# Problem to work on
Among the entries below, tally each line in which the word "მდგომარეობაში" is found, then state the tally alone.

# Recorded data
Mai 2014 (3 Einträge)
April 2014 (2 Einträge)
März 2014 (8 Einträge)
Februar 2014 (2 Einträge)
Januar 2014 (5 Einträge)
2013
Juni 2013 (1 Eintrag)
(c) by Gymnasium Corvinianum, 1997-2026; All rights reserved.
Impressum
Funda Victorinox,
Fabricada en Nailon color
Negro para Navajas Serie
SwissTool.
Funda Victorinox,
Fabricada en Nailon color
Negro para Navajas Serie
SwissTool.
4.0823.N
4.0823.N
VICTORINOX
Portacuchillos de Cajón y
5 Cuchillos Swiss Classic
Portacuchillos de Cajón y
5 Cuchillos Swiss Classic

---

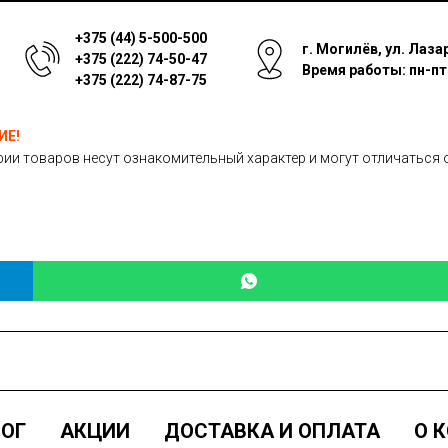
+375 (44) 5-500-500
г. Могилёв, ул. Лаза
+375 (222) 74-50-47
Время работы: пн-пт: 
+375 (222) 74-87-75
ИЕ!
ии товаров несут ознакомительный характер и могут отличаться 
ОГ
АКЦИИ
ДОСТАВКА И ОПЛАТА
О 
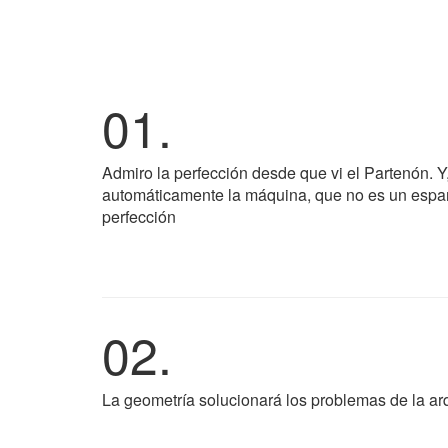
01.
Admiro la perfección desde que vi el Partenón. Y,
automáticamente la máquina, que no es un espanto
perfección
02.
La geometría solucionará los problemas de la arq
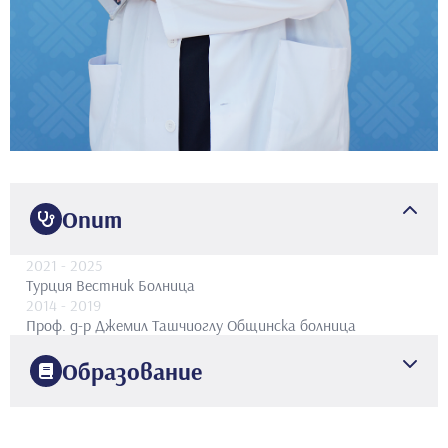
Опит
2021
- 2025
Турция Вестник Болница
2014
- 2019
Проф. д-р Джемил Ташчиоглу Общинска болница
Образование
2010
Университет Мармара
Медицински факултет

* * *

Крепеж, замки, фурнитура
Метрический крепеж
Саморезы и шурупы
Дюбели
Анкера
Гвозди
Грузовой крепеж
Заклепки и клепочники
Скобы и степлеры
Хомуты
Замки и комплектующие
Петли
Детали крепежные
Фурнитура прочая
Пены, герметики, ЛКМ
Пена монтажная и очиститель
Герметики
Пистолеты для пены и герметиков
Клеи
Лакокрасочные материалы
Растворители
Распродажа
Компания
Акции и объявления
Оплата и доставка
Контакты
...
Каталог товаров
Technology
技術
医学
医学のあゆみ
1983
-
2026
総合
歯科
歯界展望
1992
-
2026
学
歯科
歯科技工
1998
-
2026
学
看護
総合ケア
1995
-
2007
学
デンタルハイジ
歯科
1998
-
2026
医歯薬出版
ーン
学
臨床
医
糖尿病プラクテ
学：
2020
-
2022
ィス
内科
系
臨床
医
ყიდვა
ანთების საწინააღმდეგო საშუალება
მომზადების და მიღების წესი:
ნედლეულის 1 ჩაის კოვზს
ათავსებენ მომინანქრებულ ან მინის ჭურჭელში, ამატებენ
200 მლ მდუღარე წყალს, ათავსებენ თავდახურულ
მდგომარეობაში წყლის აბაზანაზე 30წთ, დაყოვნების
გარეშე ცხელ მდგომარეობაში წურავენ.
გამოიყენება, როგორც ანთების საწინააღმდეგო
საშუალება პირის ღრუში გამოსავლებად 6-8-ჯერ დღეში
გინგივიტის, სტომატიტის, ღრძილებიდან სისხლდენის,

# Solution to the exercise
2